Наташа помедлила, но потом с независимым видом села на диван напротив.
— Скажите, пожалуйста, Наталья Владимировна… вы помните, о чем мечтали в детстве? Или нет, это слишком общий вопрос… О чем вы мечтали в тринадцать лет? Помните разговор с вашей лучшей подружкой Сонечкой?
— Сонечкой?
Наташа была ошарашена.
— Именно! Вы сидели в кафе-мороженом, пили ванильные коктейли и разговаривали? Помните волшебный запах ванили и холодную сладость, растекающуюся по нёбу? Помните?
На последних словах советник так повысил голос, что почти перешел на крик.
— Да-да, я помню, — поспешила сказать Наташа.
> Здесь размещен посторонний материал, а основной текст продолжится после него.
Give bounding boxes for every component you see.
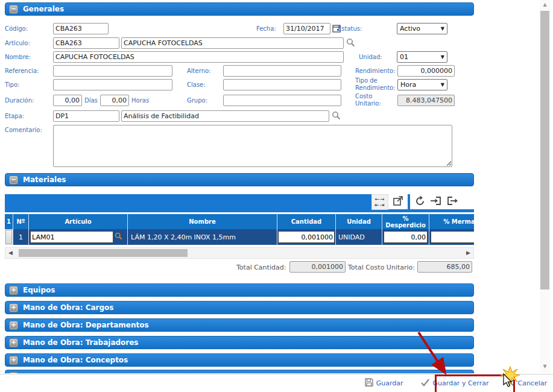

Добрый-Пролёткин сразу же успокоился, расплылся в приятной улыбке, откинулся, как и Наташа, на спинку и сказал уже другим, спокойным и ласковым голосом.
— Ну и славно. О чем вы разговаривали?
— О счастье… кажется, о счастье.
— Вы молодец, Наташенька! И что вы говорили?
— Я говорила…говорила, что хочу детей. Троих или четверых. Хочу сильного и благородного мужа, дом… большой дом. Чтобы мне всегда было спокойно, красиво, чисто…
— Правильно, вы говорили о настоящем счастье, которое заложено в вашем естестве! Вы чувствуете вкус, видите цвет и слышите мелодию! Она прекрасна! Прекрасна! Вот и сейчас — вы улавливаете запах ванили… Правда?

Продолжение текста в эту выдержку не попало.